• Task item:
Lines from the material below that hold the string "para" are what is needed; copy each of them.
_____
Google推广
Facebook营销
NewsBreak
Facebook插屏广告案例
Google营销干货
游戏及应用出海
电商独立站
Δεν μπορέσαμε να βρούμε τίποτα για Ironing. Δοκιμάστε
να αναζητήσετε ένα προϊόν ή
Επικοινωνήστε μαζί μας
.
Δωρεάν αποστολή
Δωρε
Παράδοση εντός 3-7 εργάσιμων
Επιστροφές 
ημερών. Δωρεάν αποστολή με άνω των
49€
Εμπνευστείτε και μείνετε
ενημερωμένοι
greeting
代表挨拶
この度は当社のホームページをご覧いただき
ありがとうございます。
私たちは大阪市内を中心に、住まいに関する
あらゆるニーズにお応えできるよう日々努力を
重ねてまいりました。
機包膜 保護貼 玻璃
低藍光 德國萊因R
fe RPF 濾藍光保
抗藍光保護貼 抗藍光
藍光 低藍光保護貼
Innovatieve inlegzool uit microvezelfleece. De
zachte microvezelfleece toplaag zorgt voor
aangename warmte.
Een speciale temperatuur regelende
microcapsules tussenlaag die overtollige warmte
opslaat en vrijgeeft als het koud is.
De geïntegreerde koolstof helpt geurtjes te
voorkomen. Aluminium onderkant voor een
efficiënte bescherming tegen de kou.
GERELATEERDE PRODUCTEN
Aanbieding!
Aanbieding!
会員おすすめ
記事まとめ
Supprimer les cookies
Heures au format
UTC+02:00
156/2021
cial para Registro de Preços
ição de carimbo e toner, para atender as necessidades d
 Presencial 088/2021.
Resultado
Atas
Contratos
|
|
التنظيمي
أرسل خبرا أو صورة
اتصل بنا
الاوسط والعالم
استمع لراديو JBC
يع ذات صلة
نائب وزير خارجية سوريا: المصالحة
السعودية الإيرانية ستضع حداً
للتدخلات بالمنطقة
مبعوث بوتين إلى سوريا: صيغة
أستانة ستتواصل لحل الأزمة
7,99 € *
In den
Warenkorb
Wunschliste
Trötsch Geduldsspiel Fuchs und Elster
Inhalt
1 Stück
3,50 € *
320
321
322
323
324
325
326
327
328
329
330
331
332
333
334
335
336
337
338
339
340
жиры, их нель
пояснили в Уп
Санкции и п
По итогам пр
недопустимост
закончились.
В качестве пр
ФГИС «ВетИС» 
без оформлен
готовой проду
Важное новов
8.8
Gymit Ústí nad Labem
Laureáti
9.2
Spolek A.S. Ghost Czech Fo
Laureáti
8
_____
• Output for this exercise:
cial para Registro de Preços
ição de carimbo e toner, para atender as necessidades d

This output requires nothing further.